**Assignment**
If a line of the material holds the string "Yardım", please copy it.

★ ★ ★ ★ ★ ★ ★

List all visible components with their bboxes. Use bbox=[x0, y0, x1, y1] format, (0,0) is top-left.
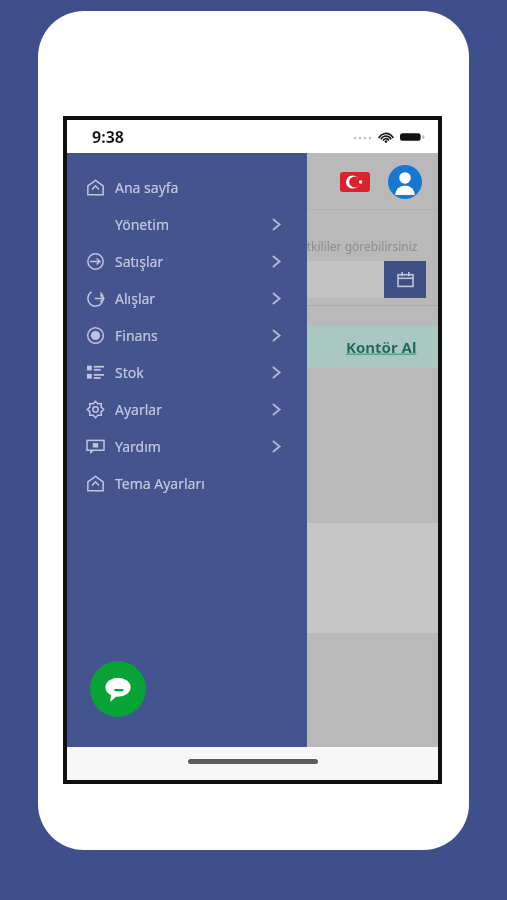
staticText: Finans bbox=[115, 326, 158, 345]
staticText: Stok bbox=[115, 363, 144, 382]
staticText: Yardım bbox=[115, 437, 161, 456]
button[interactable]: Alışlar bbox=[67, 280, 307, 317]
button[interactable]: Takvim bbox=[384, 261, 426, 298]
button[interactable]: Satışlar bbox=[67, 243, 307, 280]
button[interactable]: Ayarlar bbox=[67, 391, 307, 428]
staticText: Ayarlar bbox=[115, 400, 162, 419]
staticText: Kalan kontör: bbox=[71, 380, 181, 403]
button[interactable]: Stok bbox=[67, 354, 307, 391]
button[interactable]: Tema Ayarları bbox=[67, 465, 307, 502]
button[interactable]: Sohbet bbox=[90, 661, 146, 717]
staticText: Tema Ayarları bbox=[115, 474, 205, 493]
button[interactable]: Finans bbox=[67, 317, 307, 354]
staticText: Yönetim bbox=[115, 215, 169, 234]
staticText: Alışlar bbox=[115, 289, 156, 308]
button[interactable]: Kontör Al bbox=[346, 337, 417, 357]
staticText: Ana sayfa bbox=[115, 178, 179, 197]
button[interactable]: Yönetim bbox=[67, 206, 307, 243]
staticText: Satışlar bbox=[115, 252, 164, 271]
button[interactable]: Yardım bbox=[67, 428, 307, 465]
button[interactable]: Ana sayfa bbox=[67, 169, 307, 206]
staticText: 9:38 bbox=[92, 126, 124, 148]
staticText: Burada bulunan bilgileri sadece siz ve y… bbox=[79, 238, 418, 254]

★ ★ ★ ★ ★ ★ ★

**Solved exercise**
staticText: Yardım bbox=[115, 437, 161, 456]
button[interactable]: Yardım bbox=[67, 428, 307, 465]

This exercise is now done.